Task item:
Could you reproduce the entries exactly, omitting every picture?

Record set:
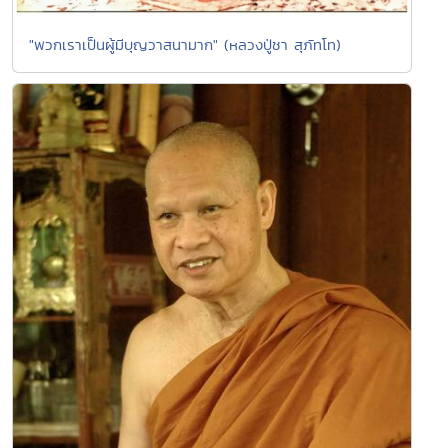
"พวกเราเป็นผู้มีบุญวาสนามาก" (หลวงปู่ชา สุภัทโท)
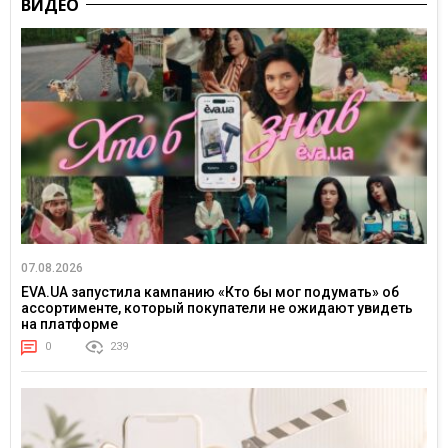
ВИДЕО
07.08.2026
EVA.UA запустила кампанию «Кто бы мог подумать» об
ассортименте, который покупатели не ожидают увидеть
на платформе
0
239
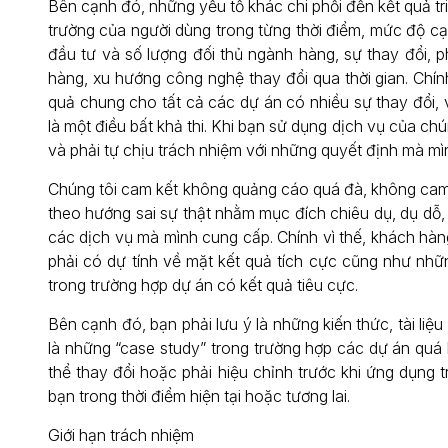
Bên cạnh đó, những yếu tố khác chi phối đến kết quả tr
trường của người dùng trong từng thời điểm, mức độ cạ
đầu tư và số lượng đối thủ ngành hàng, sự thay đổi, p
hàng, xu hướng công nghệ thay đổi qua thời gian. Chín
quả chung cho tất cả các dự án có nhiều sự thay đổi, 
là một điều bất khả thi. Khi bạn sử dụng dịch vụ của chú
và phải tự chịu trách nhiệm với những quyết định mà mì
Chúng tôi cam kết không quảng cáo quá đà, không cam
theo hướng sai sự thật nhằm mục đích chiêu dụ, dụ dỗ
các dịch vụ mà mình cung cấp. Chính vì thế, khách hàn
phải có dự tính về mặt kết quả tích cực cũng như nhữ
trong trường hợp dự án có kết quả tiêu cực.
Bên cạnh đó, bạn phải lưu ý là những kiến thức, tài liệ
là những “case study” trong trường hợp các dự án quá 
thể thay đổi hoặc phải hiệu chỉnh trước khi ứng dụng t
bạn trong thời điểm hiện tại hoặc tương lai.
Giới hạn trách nhiệm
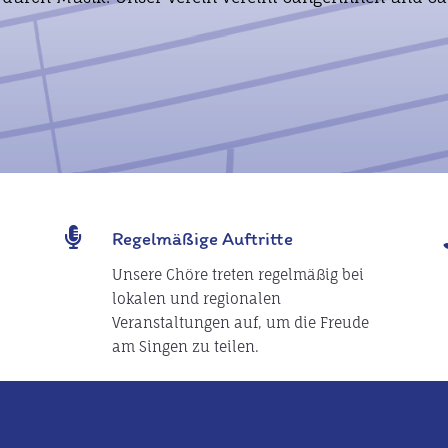

Regelmäßige Auftritte
Unsere Chöre treten regelmäßig bei
lokalen und regionalen
Veranstaltungen auf, um die Freude
am Singen zu teilen.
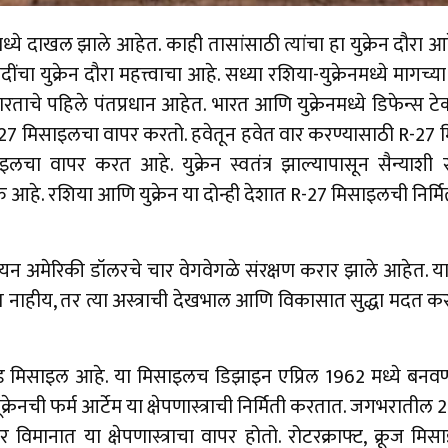
्रेनमध्ये दाखल झाले आहेत. काही तासांसाठी त्यांचा हा युक्रेन दौरा
ींचा युक्रेन दौरा महत्त्वाचा आहे. सध्या रशिया-युक्रेनमध्ये मागच्य
भारताचे पहिले पंतप्रधान आहेत. भारत आणि युक्रेनमध्ये डिफेन्स टेक
 R-27 मिसाइलचा वापर करतो. हवेतून हवेत वार करण्यासाठी R-27
चा वापर करत आहे. युक्रेन स्वतंत्र झाल्यापासून सैन्याशी
ु आहे. रशिया आणि युक्रेन या दोन्ही देशात R-27 मिसाइलची निर्मित
यन अमेरिकी डॉलरचे चार वेगवेगळे संरक्षण करार झाले आहेत. या
च देत नाहीय, तर त्या अस्त्राची देखभाल आणि विकासात सुद्धा मदत
 मिसाइल आहे. या मिसाइलच डिझाइन एप्रिल 1962 मध्ये बनवण्या
ेनची फर्म आर्टेम या क्षेपणास्त्राची निर्मिती करतात. जगभरातील 2
टर विमानात या क्षेपणास्त्राचा वापर होतो. रोटरक्राफ्ट, क्रूज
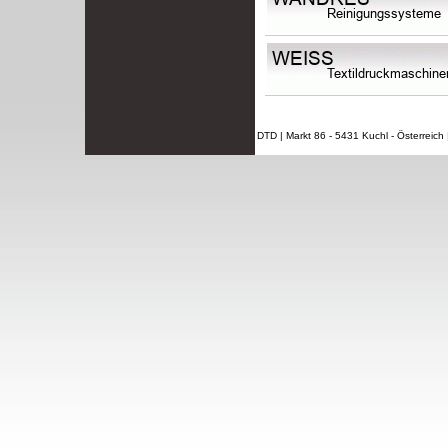
DTD | Markt 86 - 5431 Kuchl - Österreich |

Answer:
"พวกเราเป็นผู้มีบุญวาสนามาก" (หลวงปู่ชา สุภัทโท)
ВИДЕО
07.08.2026
EVA.UA запустила кампанию «Кто бы мог подумать» об
ассортименте, который покупатели не ожидают увидеть
на платформе
0
239
Bên cạnh đó, những yếu tố khác chi phối đến kết quả tr
trường của người dùng trong từng thời điểm, mức độ cạ
đầu tư và số lượng đối thủ ngành hàng, sự thay đổi, p
hàng, xu hướng công nghệ thay đổi qua thời gian. Chín
quả chung cho tất cả các dự án có nhiều sự thay đổi, 
là một điều bất khả thi. Khi bạn sử dụng dịch vụ của chú
và phải tự chịu trách nhiệm với những quyết định mà mì
Chúng tôi cam kết không quảng cáo quá đà, không cam
theo hướng sai sự thật nhằm mục đích chiêu dụ, dụ dỗ
các dịch vụ mà mình cung cấp. Chính vì thế, khách hàn
phải có dự tính về mặt kết quả tích cực cũng như nhữ
trong trường hợp dự án có kết quả tiêu cực.
Bên cạnh đó, bạn phải lưu ý là những kiến thức, tài liệ
là những “case study” trong trường hợp các dự án quá 
thể thay đổi hoặc phải hiệu chỉnh trước khi ứng dụng t
bạn trong thời điểm hiện tại hoặc tương lai.
Giới hạn trách nhiệm

Regelmäßige Auftritte
Unsere Chöre treten regelmäßig bei
lokalen und regionalen
Veranstaltungen auf, um die Freude
am Singen zu teilen.
्रेनमध्ये दाखल झाले आहेत. काही तासांसाठी त्यांचा हा युक्रेन दौरा
ींचा युक्रेन दौरा महत्त्वाचा आहे. सध्या रशिया-युक्रेनमध्ये मागच्य
भारताचे पहिले पंतप्रधान आहेत. भारत आणि युक्रेनमध्ये डिफेन्स टेक
 R-27 मिसाइलचा वापर करतो. हवेतून हवेत वार करण्यासाठी R-27
चा वापर करत आहे. युक्रेन स्वतंत्र झाल्यापासून सैन्याशी
ु आहे. रशिया आणि युक्रेन या दोन्ही देशात R-27 मिसाइलची निर्मित
यन अमेरिकी डॉलरचे चार वेगवेगळे संरक्षण करार झाले आहेत. या
च देत नाहीय, तर त्या अस्त्राची देखभाल आणि विकासात सुद्धा मदत
 मिसाइल आहे. या मिसाइलच डिझाइन एप्रिल 1962 मध्ये बनवण्या
ेनची फर्म आर्टेम या क्षेपणास्त्राची निर्मिती करतात. जगभरातील 2
टर विमानात या क्षेपणास्त्राचा वापर होतो. रोटरक्राफ्ट, क्रूज
DTD | Markt 86 - 5431 Kuchl - Österreich |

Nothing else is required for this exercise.